In the darkness of Margie Kelly’s backyard, I saw Morphy’s blond fur disappear into the black shadow of Walt’s shop. He chased a dim figure, which ran toward the back of the property, to Helen Parker’s house. I ran full out once I saw the shadowy form of the person who had been spying through the window. Gone were the trepidations of twisted ankles and bloodied shins from unseen objects lying hidden on the grass.
Michael Weitz is an award-winning author who grew up in the Pacific Northwest, usually reading anything he could get his hands on. He wrote his first novel in the 6th Grade — an eight page rip-off of Star Wars.

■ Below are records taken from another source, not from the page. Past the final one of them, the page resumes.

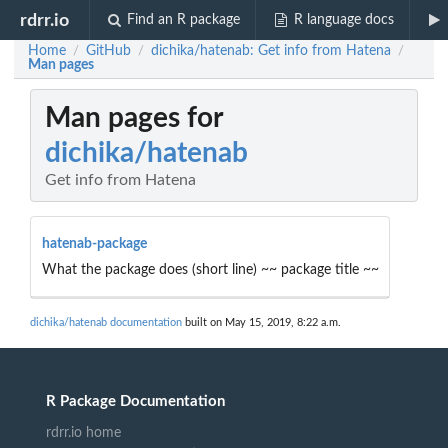
rdrr.io
Find an R package
R language docs
Home
GitHub
dichika/hatenab: Get info from Hatena
/
/
/
Man pages
Man pages for
dichika/hatenab
Get info from Hatena
hatenab-package
What the package does (short line) ~~ package title ~~
dichika/hatenab documentation
built on May 15, 2019, 8:22 a.m.
R Package Documentation
rdrr.io home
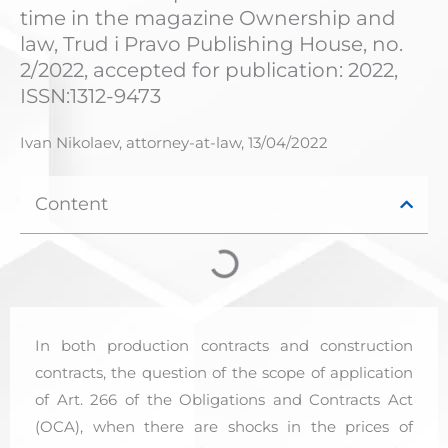
time in the magazine Ownership and
law, Trud i Pravo Publishing House, no.
2/2022, accepted for publication: 2022,
ISSN:1312-9473
Ivan Nikolaev, attorney-at-law,
13/04/2022
Content
In both production contracts and construction
contracts, the question of the scope of application
of Art. 266 of the Obligations and Contracts Act
(OCA), when there are shocks in the prices of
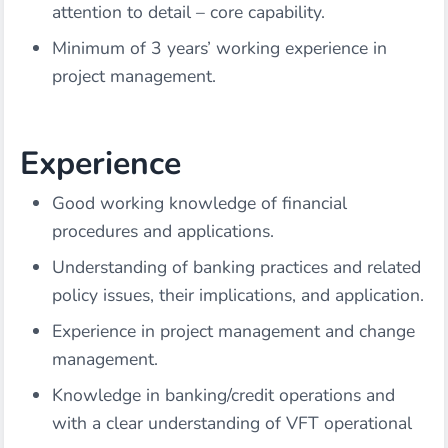
attention to detail – core capability.
Minimum of 3 years’ working experience in
project management.
Experience
Good working knowledge of financial
procedures and applications.
Understanding of banking practices and related
policy issues, their implications, and application.
Experience in project management and change
management.
Knowledge in banking/credit operations and
with a clear understanding of VFT operational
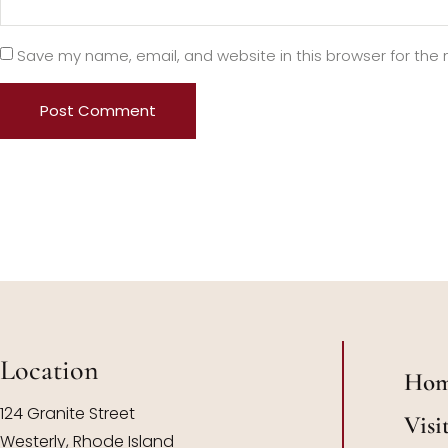
Save my name, email, and website in this browser for the
Location
Ho
124 Granite Street
Visi
Westerly, Rhode Island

A variety of jobs including waiter, gas station attendant, truck driver and a host of others, helped shape his world. After college he landed in the television industry where he wrote and produced a multitude of award-winning commercials, two documentaries about Mt. St. Helens and various other projects.
After a few years in Phoenix, AZ, Michael, his wife, and their dogs are back in the Pacific Northwest. Currently working on the next Ray Gordon mystery, Michael may also be found reading, playing chess or shooting pool. As an avid photographer, he enjoys traveling anywhere picturesque with his wife.